Po wylądowaniu zameldowaliśmy się w hotelu i zostawiliśmy tam swoje rzeczy, a potem od razu wsiedliśmy do autokaru turystycznego i pojechaliśmy do centrum Londynu, gdzie czekała na nas pierwsza atrakcja - zwiedzanie Tower of London z oglądaniem klejnotów koronnych, co zajęło nam czas do dwunastej. Potem Big Ben, zdjęcia przy czerwonych budkach, spacer po mieście, a na koniec został nam opłacony rejs Tamizą, póki jeszcze nie robi się ciemno. Wchodzimy więc na pokład roześmiani i zadowoleni z przebiegu wycieczki. Jest naprawdę fajnie. Nie dlatego, że podobają mi się atrakcje, ale dlatego, że podobają się całej naszej czwórce.
- Klaso, to ostatni punkt w planie na dziś - oznajmia pan Harrington gdy zaczynamy płynąć, opierając się o barierkę. - Stark? - upewnia sie, czy na pewno jestem wśród uczniów, na co przewracam oczami. - Okej, więc razem z rejsem mamy London Eye. Któreś z was ma może lęk wysokości? - rozgląda się po grupie. Nikt się nie porusza. - Świetnie. To sam zostanę na dole.

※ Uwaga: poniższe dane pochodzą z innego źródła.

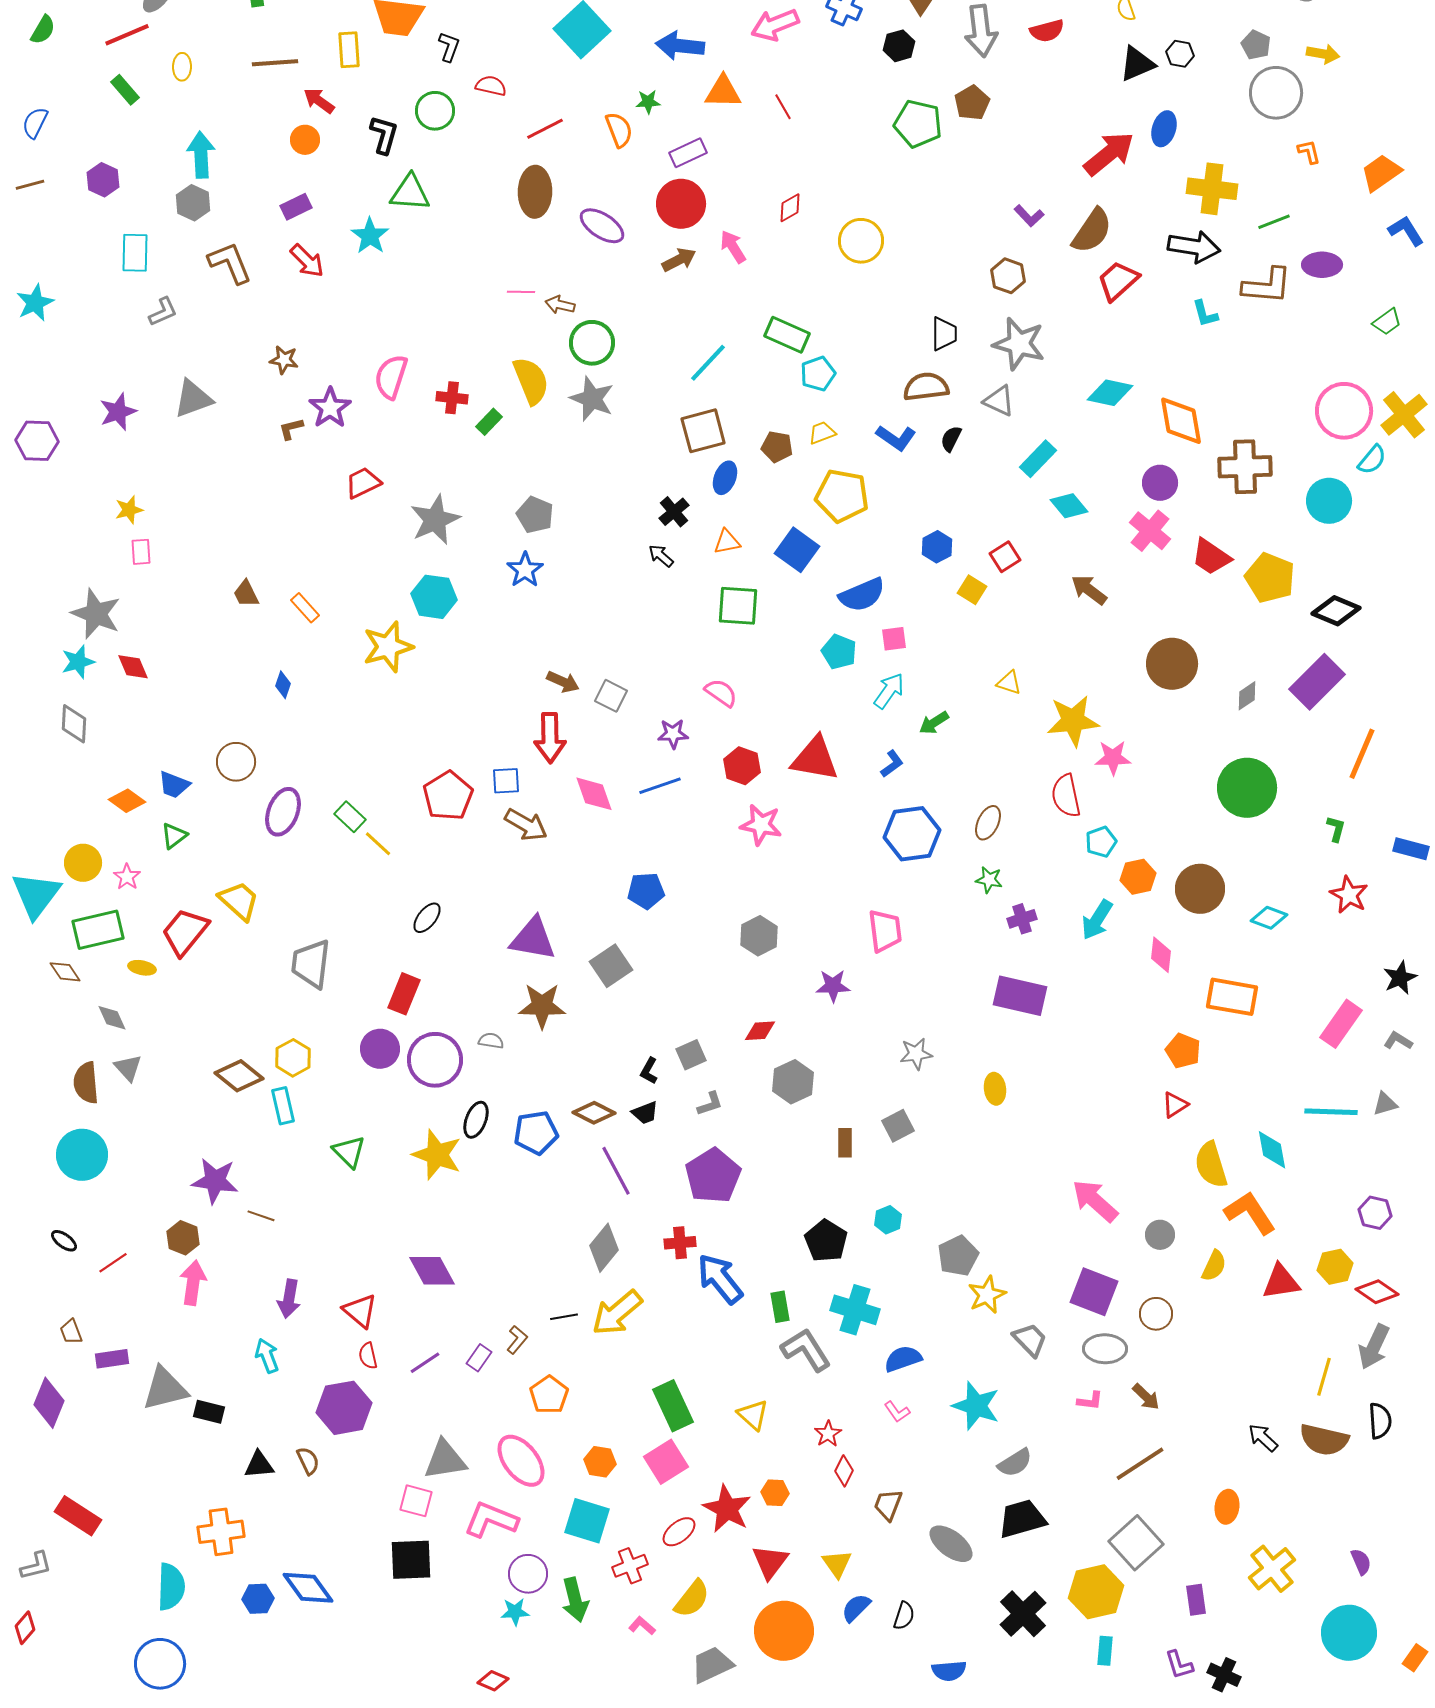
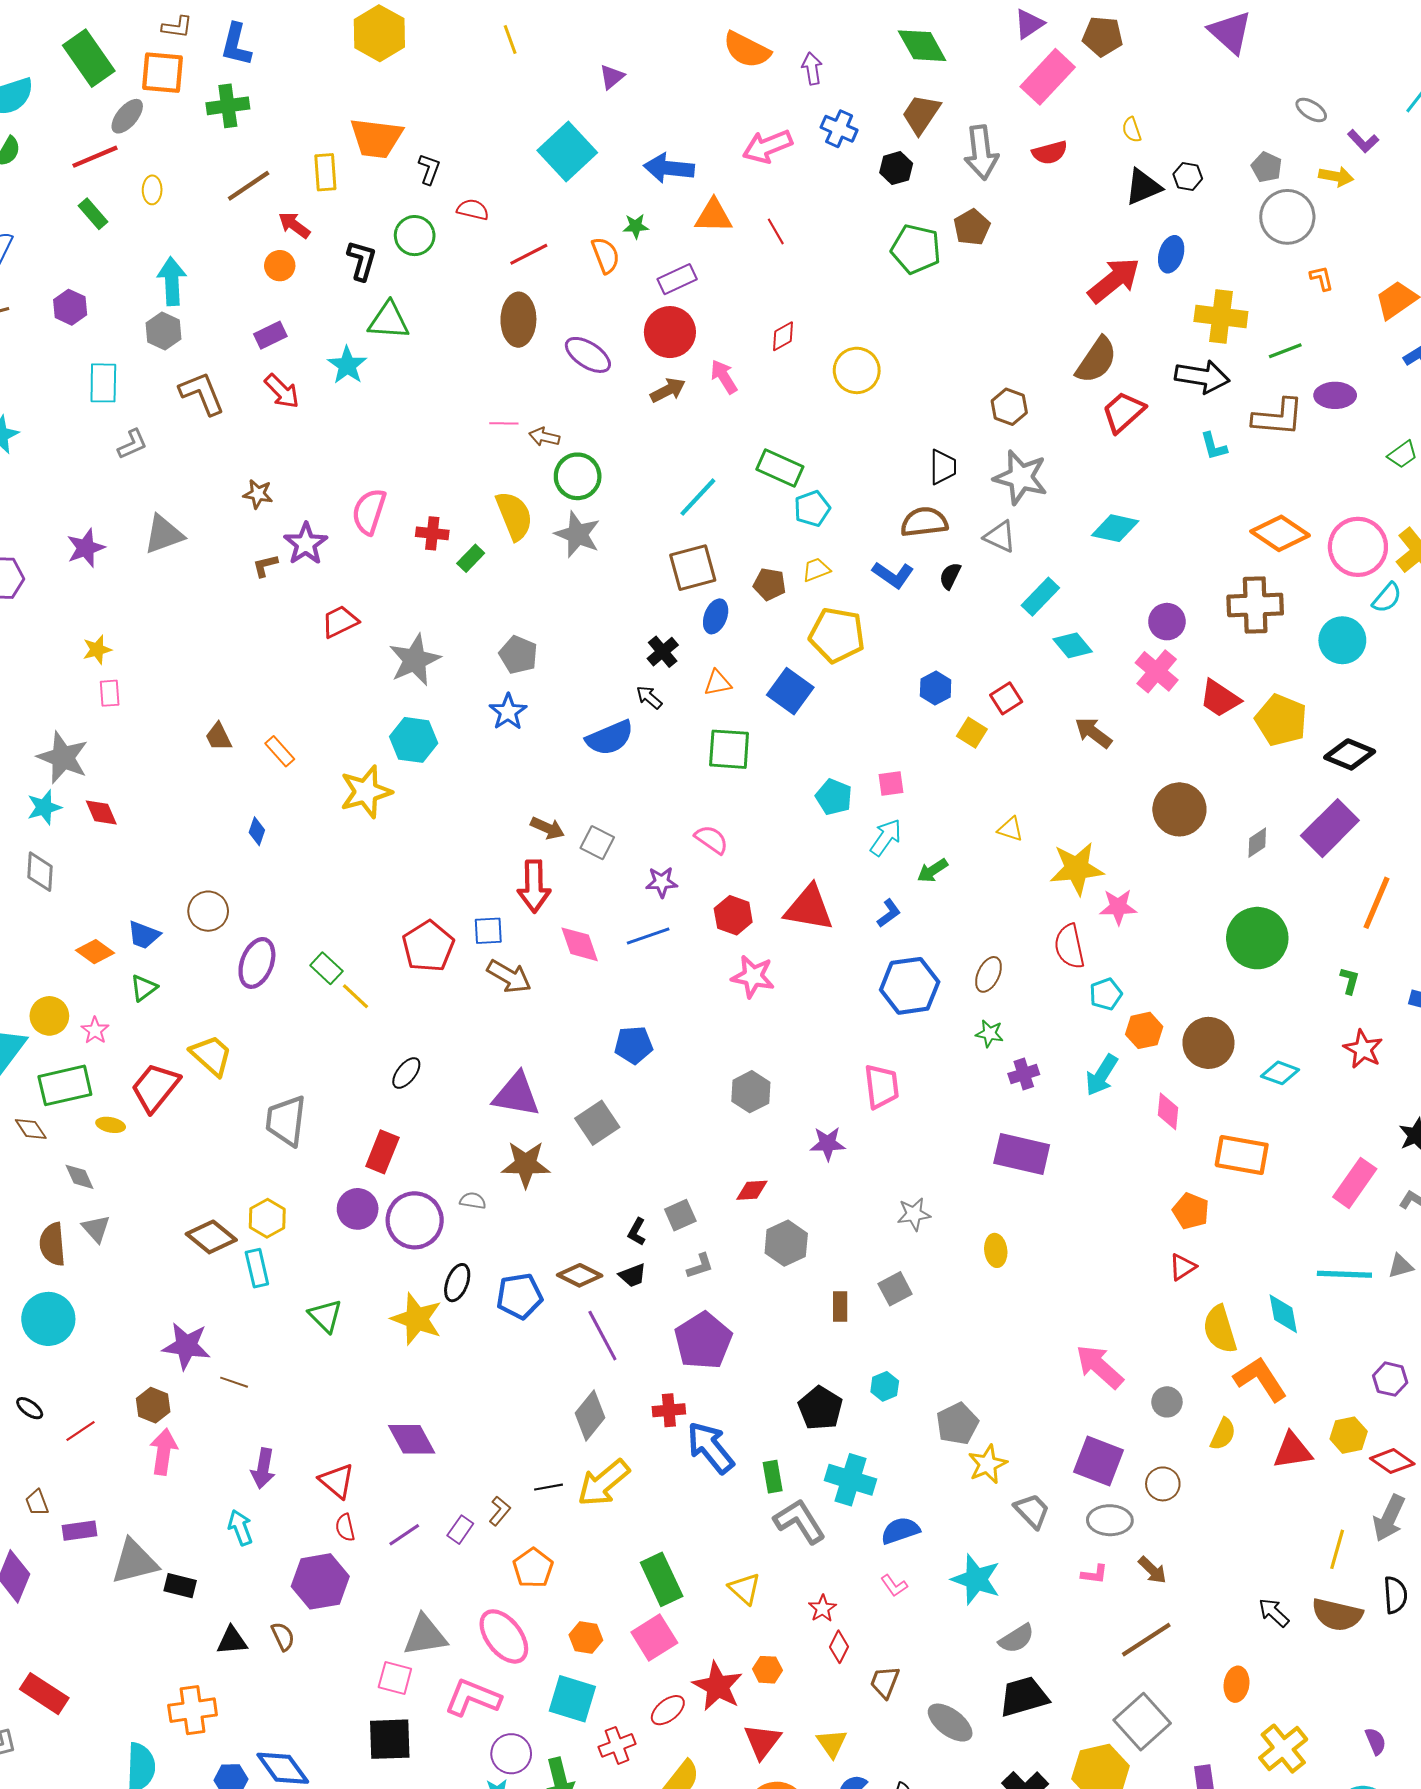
brown line: (275, 63) -> (249, 186), turned -30
purple L-shape: (1029, 216) -> (1363, 141), moved
orange diamond: (1181, 421) -> (1280, 533), moved, turned -46
blue semicircle: (862, 595) -> (610, 738), moved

Betty ciągnie Neda za rękę i razem oglądają widoki kilka metrów dalej. Flash cały czas gada do telefonu, a nauczyciel siada sobie spokojnie i wygląda, jakby z całych sił powstrzymywał się od spoglądania za burtę. Choroba morska i lęk wysokości. Ten facet to się dopiero dla nas poświęca. Mój wzrok przykuwa brązowowłosy chłopak stojący do mnie tyłem. Opiera się o barierkę, pochylając lekko, przy czym jego włosy są poruszane przez silny wiatr. Chyba nad czymś myśli. Wzdycham, powstrzymując swoje blond kudły od wlatywania mi na twarz poprzez zaplecienie ich w kucyk, a potem powoli podchodzę do niego, słysząc rozmowy innych uczniów o tym, co będą robić jak już wrócą do hotelu. Ja tam nie wiem jak wy, ale zamierzam porządnie się wyspać. To był poważnie dosyć męczący dzień, chociaż taki przyjemny. Moje nogi po godzinach łażenia po mieście odpadają. Na jutro mamy zaplanowane zwiedzanie muzeum Harry'ego Pottera i jeszcze kilka innych rzeczy, a zaczynamy już z samego rana, przy czym żadne z nas nie ma szansy na wypicie kawy. W hotelu obsługa przynosi do pokoi gorącą herbatę i nie chce nawet słyszeć o kofeinie. Zresztą, to Anglia - powinniśmy się dostosować, nie ma w tym nic złego.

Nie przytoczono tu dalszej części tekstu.